Noch im April hatte der gesundheitspolitische Sprecher der CDU, Jens Spahn, angekündigt: Wir schließen die Gesetzeslücke, 'Pick up' wird spätestens Anfang 2011 nicht mehr möglich sein. Notfalls geht das bis vor das Bundesverfassungsgericht." Denn Arzneimittel, so Spahn weiter, „sind ein besonderes Gut und keine Ramsch-Ware. Daher gehören sie in die Apotheke und nicht in den Schlecker."
In einem ersten Gesetzesentwurf hieß es dann auch noch folgerichtig: „Für die flächendeckende und sichere Versorgung der Bevölkerung mit Arzneimitteln durch Apotheken soll der Missbrauch des Versandhandels durch so genannte Pick-up-Stellen unterbunden werden."
Doch mittlerweile sind die Koalitionäre wortbrüchig geworden und lassen das Schlupfloch weiter offen - für Drogerieketten, Tankstellen und Pommesbuden.
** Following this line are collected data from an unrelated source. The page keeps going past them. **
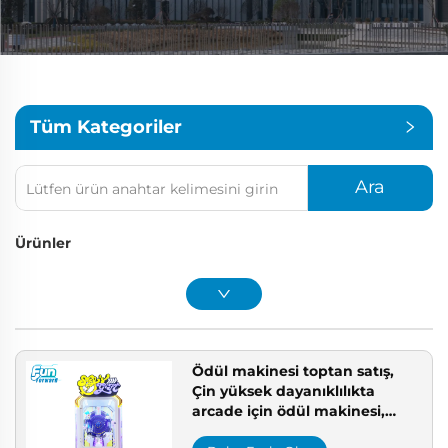
Tüm Kategoriler
Ara
Ürünler
Ödül makinesi toptan satış,
Çin yüksek dayanıklılıkta
arcade için ödül makinesi,
arcade ekipman paketi,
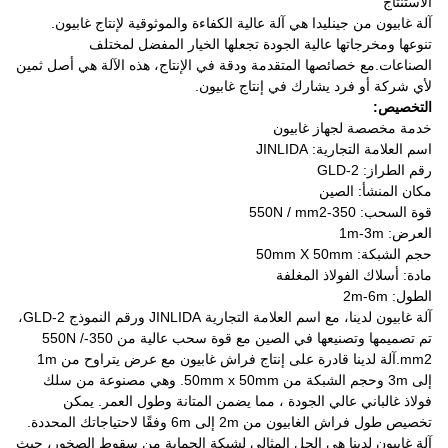
الاستنتاج
آلة غابيون من جينليدا هي آلة عالية الكفاءة والموثوقية لإنتاج غابيون.
تنوعها ومخرجاتها عالية الجودة تجعلها الخيار المفضل لمختلف
الصناعات.مع خصائصها المتقدمة ودقة في الإنتاج، هذه الآلة هي أصل ثمين
لأي شركة أو فرد يشارك في إنتاج غابيون.
التخصيص:
خدمة مخصصة لجهاز غابيون
اسم العلامة التجارية: JINLIDA
رقم الطراز: GLD-2
مكان المنشأ: الصين
قوة السحب: 350-550N / mm2
العرض: 1m-3m
حجم الشبكة: 50mm X 50mm
مادة: أسلاك الفولاذ المغلفة
الطول: 2m-6m
آلة غابيون لدينا، مع اسم العلامة التجارية JINLIDA ورقم النموذج GLD-2،
تم تصميمها وتصنيعها في الصين مع قوة سحب عالية من 350-550N /
mm2.آلة لدينا قادرة على إنتاج فراش غابيون مع عرض يتراوح من 1m
إلى 3m وحجم الشبكة من 50mm x 50mm. وهي مصنوعة من سلك
فولاذ غالباني عالي الجودة ، مما يضمن المتانة وطول العمر. يمكن
تخصيص طول فراش الغابيون من 2m إلى 6m وفقًا لاحتياجاتك المحددة.
آلة غابيون لدينا هي الحل المثالي لشبكة الحماية من سقوط الصخور، حيث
Dabei hatte - nach dem Europäischen Gerichtshof im Jahr 2009 - erst in der vergangenen Woche das Bundesverwaltungsgericht höchstrichterlich die Bedeutung der persönlichen Verantwortung des Apothekers bei der Abgabe von Arzneimitteln betont. „Jetzt erleben wir eine Klientelpolitik contra Arzneimittelsicherheit. Es ist auch vor diesem Hintergrund grotesk, dass die Bundesregierung beim Thema Pick-up ihr Wort bricht und mit politischen Scheuklappen agiert", so Overwiening. „CDU, CSU und FDP haben sich damit für eine Versorgung zweiter Klasse und gegen eine hochwertige Arzneimittelversorgung entschieden."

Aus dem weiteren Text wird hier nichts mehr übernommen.